## TASK DETAILS
A picture-free, exact copy of all the records below is the goal.

Page-level text extractions
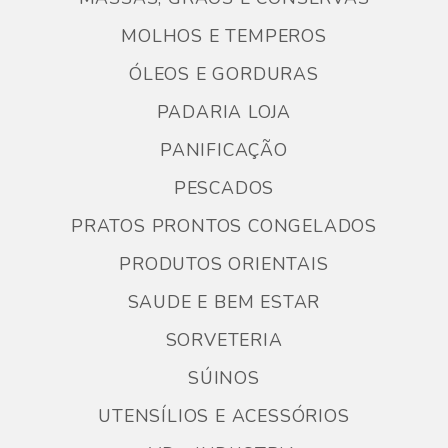
MOLHOS E TEMPEROS
ÓLEOS E GORDURAS
PADARIA LOJA
PANIFICAÇÃO
PESCADOS
PRATOS PRONTOS CONGELADOS
PRODUTOS ORIENTAIS
SAUDE E BEM ESTAR
SORVETERIA
SÚINOS
UTENSÍLIOS E ACESSÓRIOS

## WRITTEN RESPONSE
MOLHOS E TEMPEROS
ÓLEOS E GORDURAS
PADARIA LOJA
PANIFICAÇÃO
PESCADOS
PRATOS PRONTOS CONGELADOS
PRODUTOS ORIENTAIS
SAUDE E BEM ESTAR
SORVETERIA
SÚINOS
UTENSÍLIOS E ACESSÓRIOS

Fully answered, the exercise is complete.